There’s a really interesting statute that was passed by the Mississippi legislature in 1819, dealing with the licensing of physicians and surgeons.

None of us, The Legal Genealogist included, tend to think of medical licensing going back that far, but — poking around in the early Mississippi laws in anticipation of the seminar of the Mississippi Genealogical Society on Saturday1 — the law is quite clear that, in Mississippi:

if any person or persons in this state shall, from and after the time this act takes effect, presume to set him or themselves up surgeon as a physician or surgeon, and shall positively practice, without having previously received a license from the board of medical censors, organised in conformity to “An act, to regulate the admission of physicians and surgeons to the practice of medicine and surgery in the state of Mississippi,” passed the twelfth day of February, 1819, he or they shall, for every such offence, and on conviction thereof, pay a sum not exceeding five hundred dollars, recoverable before any court having competent jurisdiction of the same.2

The person bringing the complaint could get half of the fine, and the Board of Medical Censors was supposed to meet twice each year to determine who could and couldn’t practice.3

And it’d be really neat to read that “An act, to regulate the admission of physicians and surgeons to the practice of medicine and surgery in the state of Mississippi,” passed the twelfth day of February, 1819, wouldn’t it?

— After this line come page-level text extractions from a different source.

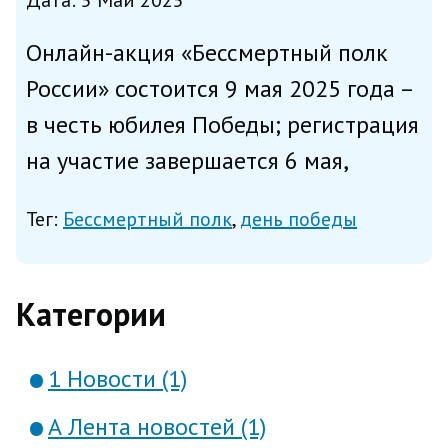
Дата: 5 Май 2025
Онлайн-акция «Бессмертный полк
России» состоится 9 мая 2025 года –
в честь юбилея Победы; регистрация
на участие завершается 6 мая,
напоминает единый портал госуслуг
Тег:
Бессмертный полк
день победы
(ЕПГУ). Для участия необходимо
зарегистрироваться на сайте
«Бессмертного полка Росси...
Категории
1 Новости (1)
А Лента новостей (1)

Except for one little problem.

The digitized version of this particular volume, digitized by Harvard University and online at Google Books, doesn’t include pages 409-417, containing all or parts of chapters 80-91 of The Revised Code of the Laws of Mississippi… 1823. Including, if the index to the volume is correct, the section we’d like to read with that 1819 act.

missing

Oh, you can look at HathiTrust, if you’d like, and you can look an Internet Archive as well. There’s no alternative version of this book on either of those digitized services either.

Now there’s no doubt there are print versions of the 1819 act in law libraries all across the United States.

But if you’re looking for that one statute, sitting at home at 3 a.m. in your bunny slippers, the fact that it’s only been digitized once, by one library, and is online from one service, means the answer is not going to be found.

It’s simply Not All Online.

Not when it comes to records.

Not even when it comes to the laws.


SOURCES

  1. Come on out and join us! Walk-ins are welcome at the Clyde Muse Center, Hinds Community College, Rankin Campus, in Pearl, with doors opening at 8 a.m., this Saturday, January 31st.
  2. Chapter 92, The Revised Code of the Laws of Mississippi… 1823 (Natchez: Francis Baker, 1824), 418; digital images, Google Books (http://books.google.com : accessed 26 Jan 2016).
  3. Ibid., §§2-3.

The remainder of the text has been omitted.